Different Millennial Views
by David Feddes


Many evangelicals believe:

  • Secret rapture: Jesus comes near earth, resurrects dead believers, and takes living Christians, who vanish from earth.
  • Tribulation: 7 years ruled by Antichrist; many Jews are saved and preach to others.
  • Glorious appearing: Jesus comes and banishes Antichrist and unbelievers to hell.
  • Millennium: Jesus reigns on earth for 1,000 years. Temple worship and animal sacrifices are reinstated.
  • End of millennium: Satan leads nations worldwide to rebel against Jesus. Jesus crushes rebels and sends Satan to hell.
  • White throne judgment: Unbelievers are resurrected, judged, and sent to hell.
  • Eternity: The Lord creates a new heaven and a new earth, where all his people and his angels will live with him forever.

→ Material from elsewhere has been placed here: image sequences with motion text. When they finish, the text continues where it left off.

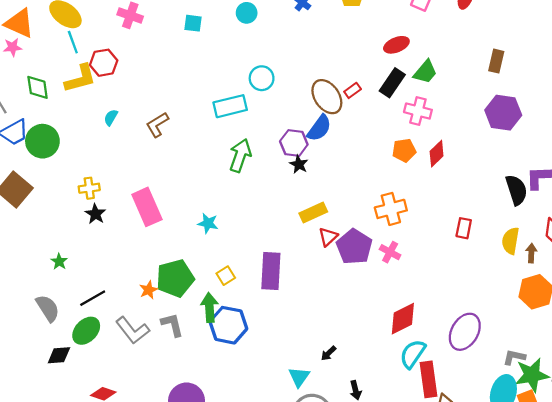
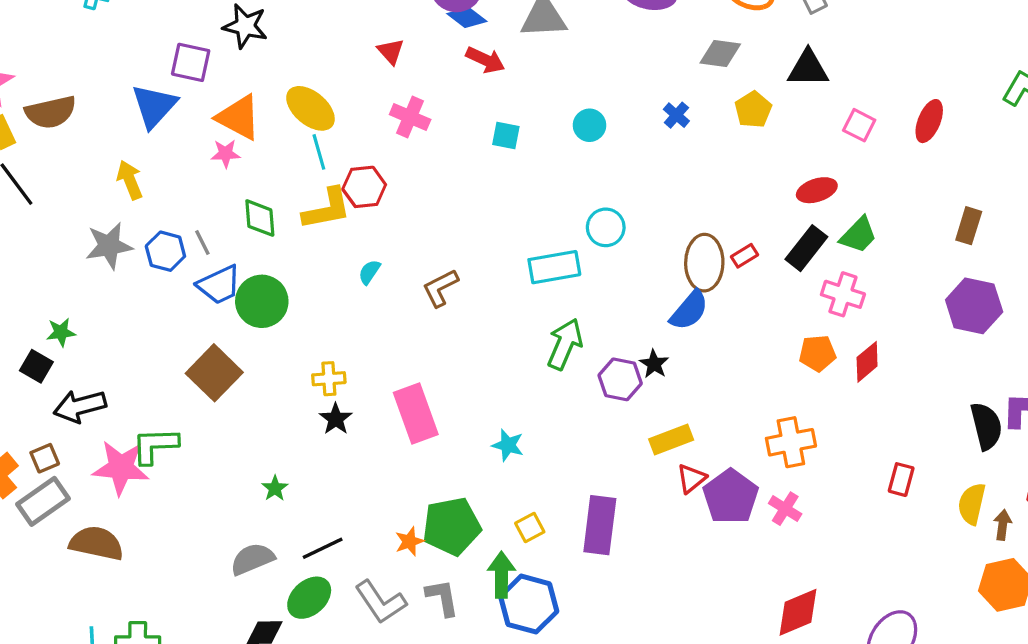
brown ellipse: (327, 97) -> (704, 263), turned 32
purple hexagon: (294, 143) -> (620, 379), moved
gray semicircle: (48, 308) -> (252, 559), turned -84

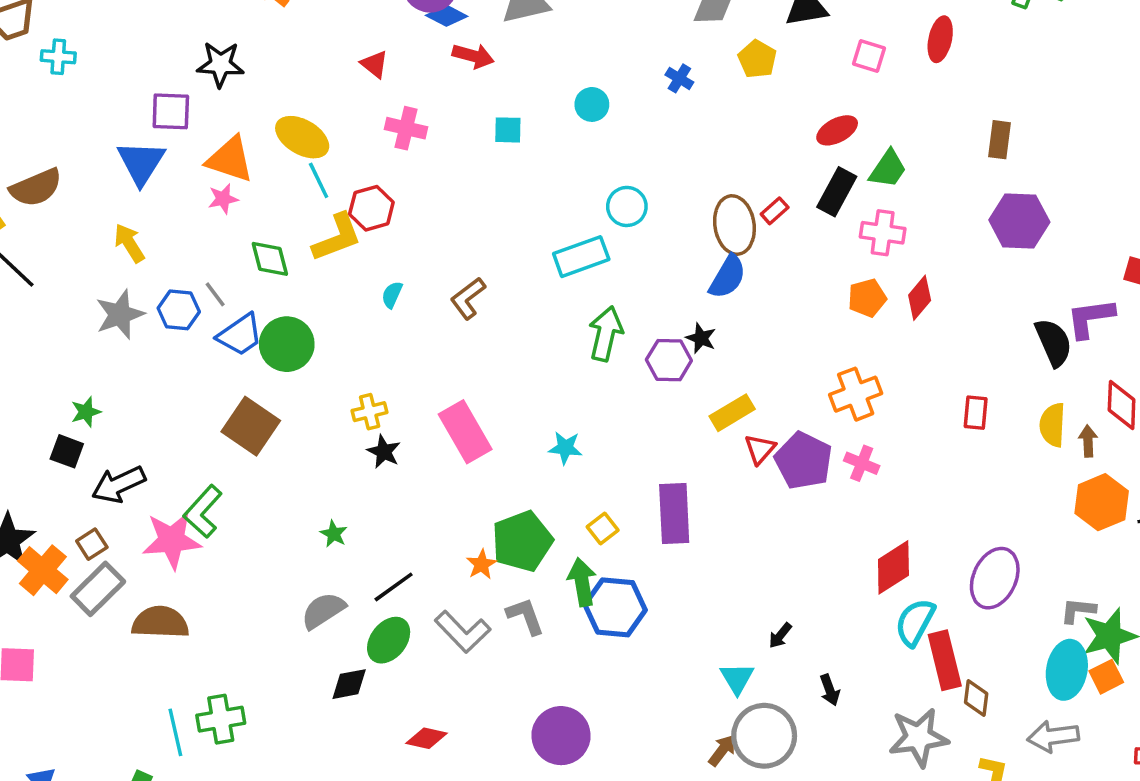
green L-shape: (155, 446) -> (203, 511), turned -36

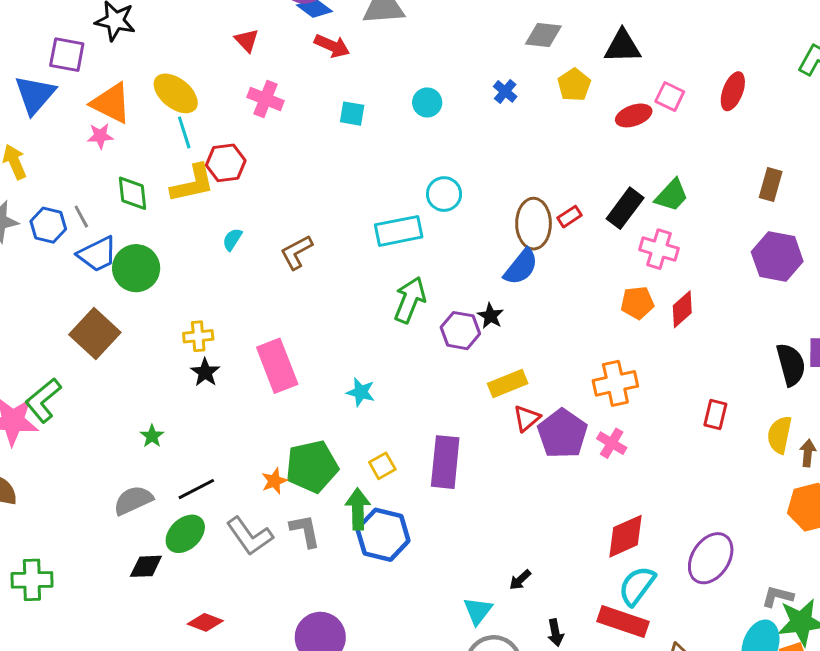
red ellipse: (837, 130) -> (634, 115), moved
red rectangle: (945, 660) -> (623, 622), moved, turned -66

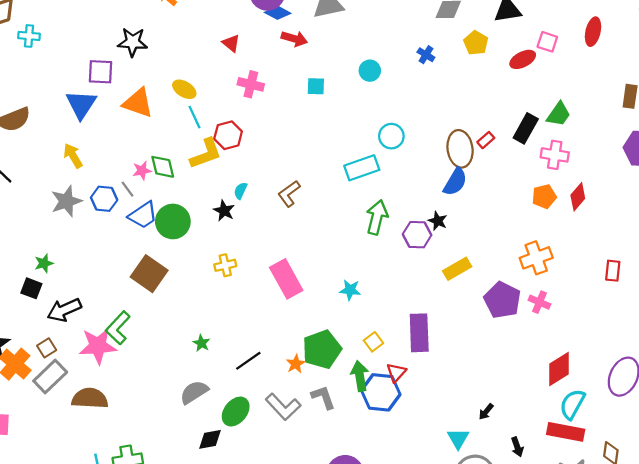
yellow ellipse: (176, 93) -> (184, 89), size x0.7
pink star: (100, 136) -> (142, 171), moved
black star: (205, 372) -> (224, 211), moved
red triangle: (527, 418) -> (396, 373), moved
black line: (196, 489) -> (248, 361), moved

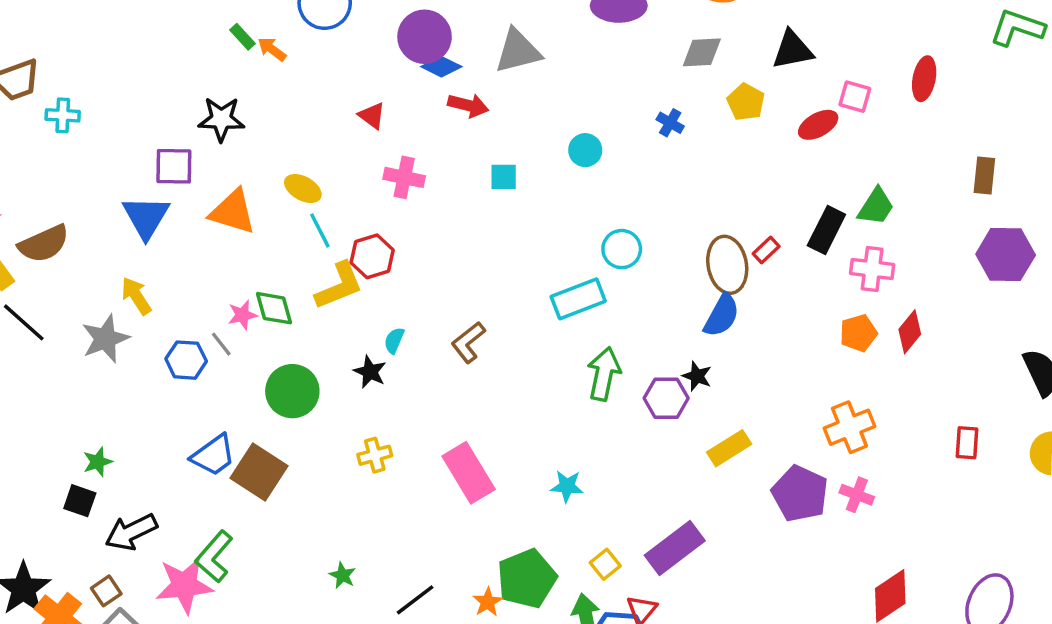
gray star: (66, 201) -> (105, 339), moved
blue trapezoid: (143, 215) -> (213, 455), moved
purple rectangle: (419, 333) -> (675, 548), turned 57

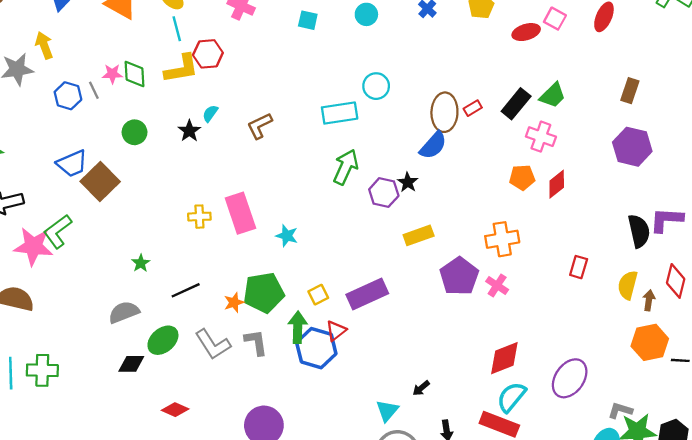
green circle: (292, 391) -> (135, 132), size x0.7
yellow cross: (375, 455) -> (199, 217), moved
cyan star: (567, 486) -> (287, 236), moved

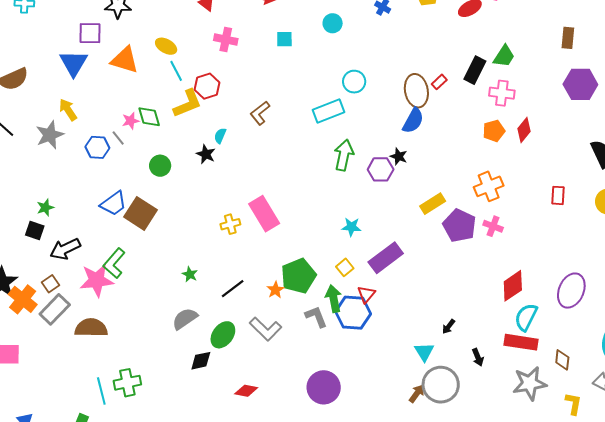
brown L-shape: (260, 126) -> (260, 113), moved
yellow rectangle: (419, 235) -> (433, 204), moved
cyan star: (287, 236) -> (351, 227), moved
gray L-shape: (256, 342) -> (316, 317), moved

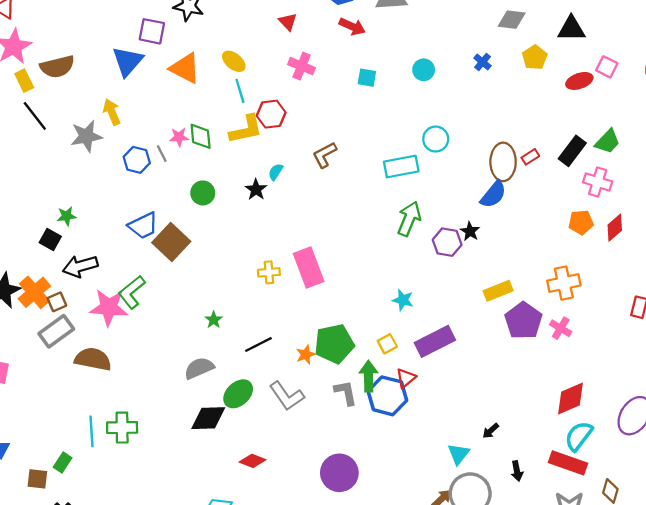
orange cross: (23, 299) -> (34, 292), moved
black diamond: (201, 361) -> (208, 418), size x1.4

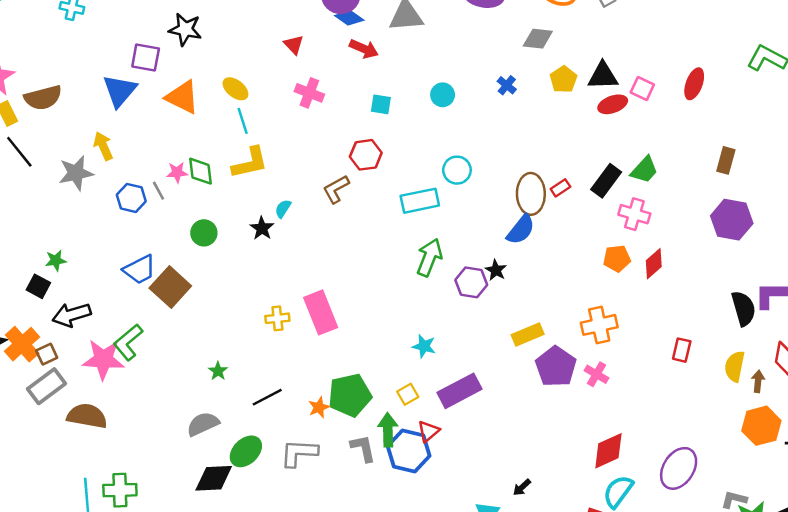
black triangle: (571, 29) -> (603, 76), moved
red hexagon: (271, 114) -> (366, 155), moved
gray L-shape: (287, 396) -> (299, 453), turned 129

Dispensational premillennialism

  • God deals with Israel and the church in sharply distinct ways (dispensations).
  • OT prophecies were for Israel, not for the church. Church age is a parenthesis.
  • NT teachings about God’s kingdom are not for the church but were about Jesus’ reign as Israel’s king—postponed because of Israel’s unbelief but to be fulfilled in the millennium.
  • Jesus must return in glory before (pre-) reigning a thousand years (millennium).


Has dispensationalism been held by most Christians throughout history?

No, its widespread acceptance among evangelicals is largely the result of recent mass-marketing.

  • J. N. Darby and D. L. Moody (1800s)
  • C. I. Scofield’s study Bible notes (1909)
  • The Late Great Planet Earth (1970)
  • Left Behind novels (1995 and beyond)

Other views have been more prominent among Christians in other times & places.


Historic premillennialism

  • Some early Christians (Irenaeus, Justin Martyr) held a premillennial view.
  • No early Christians taught a secret rapture. Christ will come down from heaven with a loud command, with the voice of the archangel and with the trumpet call of God before  Christians are caught up to meet the Lord in the air (1 Thess 4:16-17).
  • No church father was dispensationalist: all taught the unity of Jewish and Gentile Christians, and all believed that OT promises are fulfilled in the church.



Room for various views

  • My congregation and denomination do not require a particular millennial view.
  • The Apostles Creed insists that Jesus “will come again to judge the living and the dead.” We believe in “the resurrection of the body and the life everlasting.” All Christians must affirm these basics, but there is room to differ on how to interpret  and apply details of biblical prophecy.
  • Keep seeking better understanding (not Fascinated Fred or Practical Pam)


Amillennial: the millennium is now

  • We are living in the millennium period when Satan is bound, cast down, and restrained.
  • We are living in the millennium period when Christ’s reign on earth is already underway.
  • “The first resurrection” has already happened for millions of souls in heaven. Their spirits are alive in Jesus’ presence, and they are now reigning with Christ on heavenly thrones.
  • At the end of the present millennium, Satan is unleashed briefly, and Antichrist takes power.


The Second Coming:  Judgment Day

  • Jesus comes loudly and visibly with his angels.
  • Dead believers are resurrected, living believers transformed, and together they are caught up to meet their King as He comes down to earth.
  • Antichrist and unbelievers are slain.
  • All unbelieving dead are resurrected.
  • All are judged according to God’s records and whether they are in the book of life.
  • Satan and all God’s enemies go to hell.
  • Christ presents his church to the Father, heaven comes to earth, and believers enjoy God forever.